-- SUPPLIED MATERIAL --
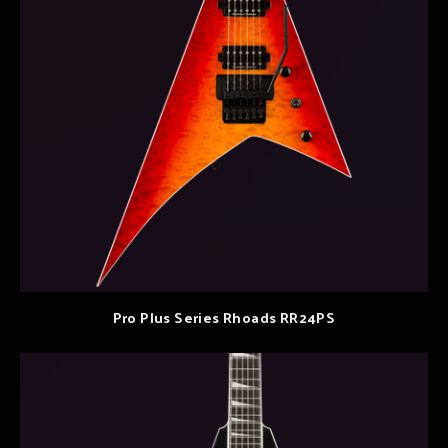
Pro Plus Series Rhoads RR24PS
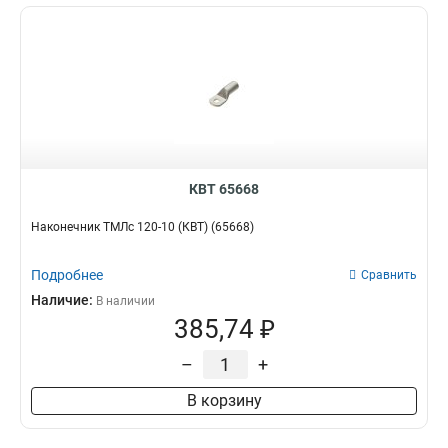
КВТ 65668
Наконечник ТМЛс 120-10 (КВТ) (65668)
Подробнее
Сравнить
Наличие:
В наличии
385,74 ₽
–
+
В корзину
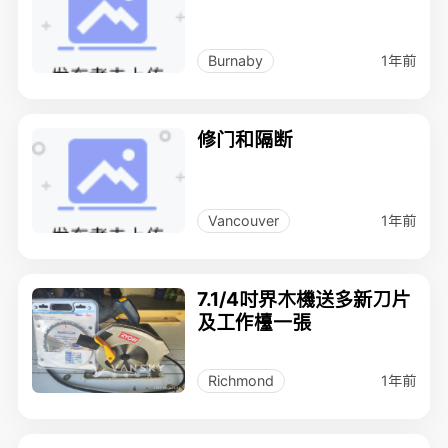
1年前
Burnaby
修门和隔断
1年前
Vancouver
7.1/4吋界木機送多新刀片
及工作檯一張
1年前
Richmond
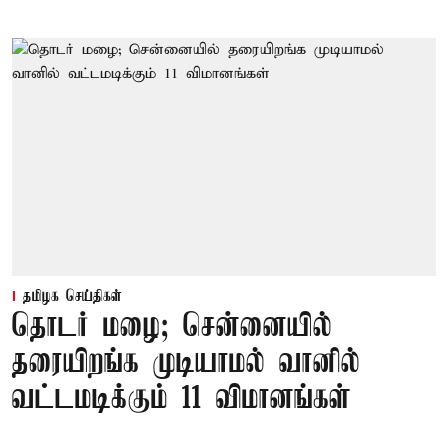
தமிழக செய்திகள்
தொடர் மழை; சென்னையில்
தரையிறங்க முடியாமல் வானில்
வட்டமடிக்கும் 11 விமானங்கள்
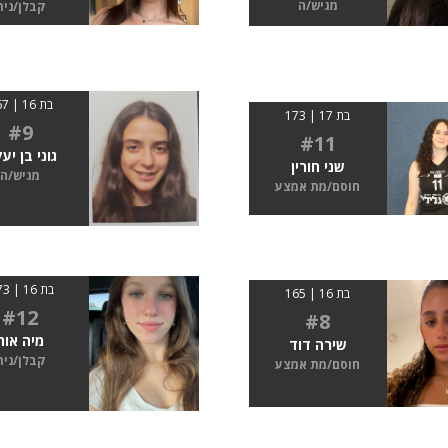
מגיש/ה
קבלן/נית
בת 16 | 167
בת 17 | 173
#9
#11
גוני בן יע
שני חורין
מגיש/ה
חוסם/מת אמצע
בת 16 | 1.73
בת 16 | 165
#12
#8
מיה אור
שירה דוד
קבלן/נית
חוסם/מת אמצע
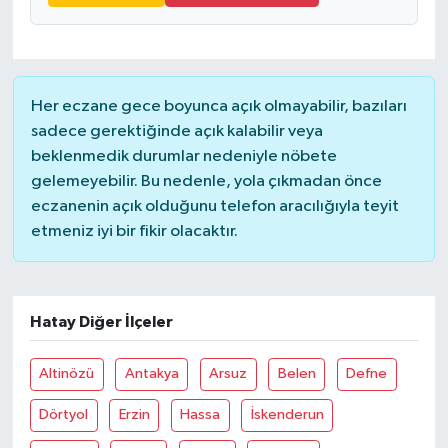
Her eczane gece boyunca açık olmayabilir, bazıları
sadece gerektiğinde açık kalabilir veya
beklenmedik durumlar nedeniyle nöbete
gelemeyebilir. Bu nedenle, yola çıkmadan önce
eczanenin açık olduğunu telefon aracılığıyla teyit
etmeniz iyi bir fikir olacaktır.
Hatay Diğer İlçeler
Altinözü
Antakya
Arsuz
Belen
Defne
Dörtyol
Erzin
Hassa
İskenderun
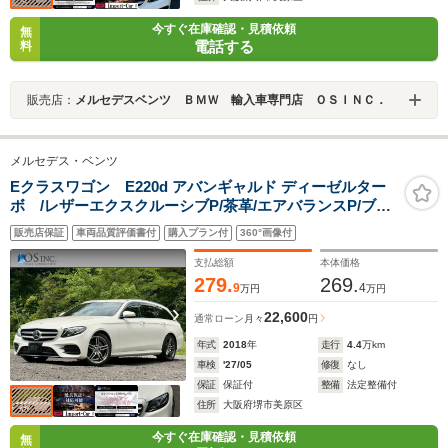
今すぐ在庫確認・見積依頼
無
電話する
料
販売店：
メルセデスベンツ ＢＭＷ 輸入車専門店 ＯＳＩＮＣ．
メルセデス・ベンツ
Eクラスワゴン E220d アバンギャルド ディーゼルター
ボ /レザーエクスクルーシブP/茶革/エアバランスP/ブル
メスター/全周囲カメラ/アンビエントライ
販売店保証
車両品質評価書付
購入プラン付
360°画像付
ト/TV/Bluetooth/パワートランク/前席パワーシート・シ
ートメモリー/全席シートヒーター
支払総額
本体価格
279.
269.
9
4
万円
万円
22,600
通常ローン
月々
円
年式
2018
年
走行
4.4
万km
車検
'27/05
修復
なし
保証
保証付
整備
法定整備付
住所
大阪府堺市美原区
今すぐ在庫確認・見積依頼
無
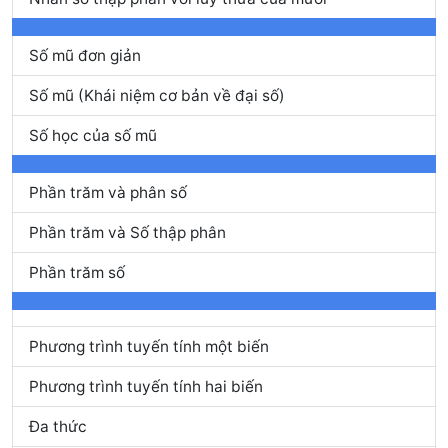
Số mũ đơn giản
Số mũ (Khái niệm cơ bản về đại số)
Số học của số mũ
Phần trăm và phân số
Phần trăm và Số thập phân
Phần trăm số
Phương trình tuyến tính một biến
Phương trình tuyến tính hai biến
Đa thức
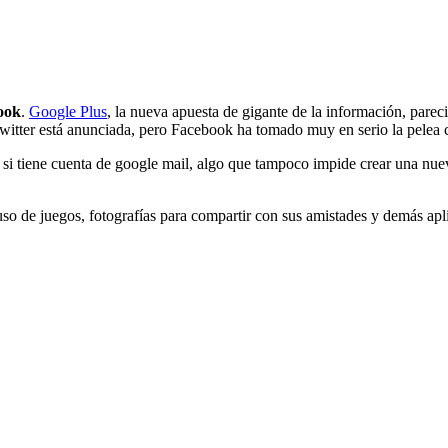
ook
.
Google Plus
, la nueva apuesta de gigante de la información, pare
witter está anunciada, pero Facebook ha tomado muy en serio la pelea
 si tiene cuenta de google mail, algo que tampoco impide crear una nue
so de juegos, fotografías para compartir con sus amistades y demás apl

-- PROBLEM --
Word for word, restate the lines from the line with "Phương trình tuyến tính hai biến" through the last line of the entries, and nothing beyond them. Omit pictures.

-- WORKED SOLUTION --
Phương trình tuyến tính hai biến
Đa thức
ook
.
Google Plus
, la nueva apuesta de gigante de la información, pare
witter está anunciada, pero Facebook ha tomado muy en serio la pelea
 si tiene cuenta de google mail, algo que tampoco impide crear una nue
so de juegos, fotografías para compartir con sus amistades y demás apl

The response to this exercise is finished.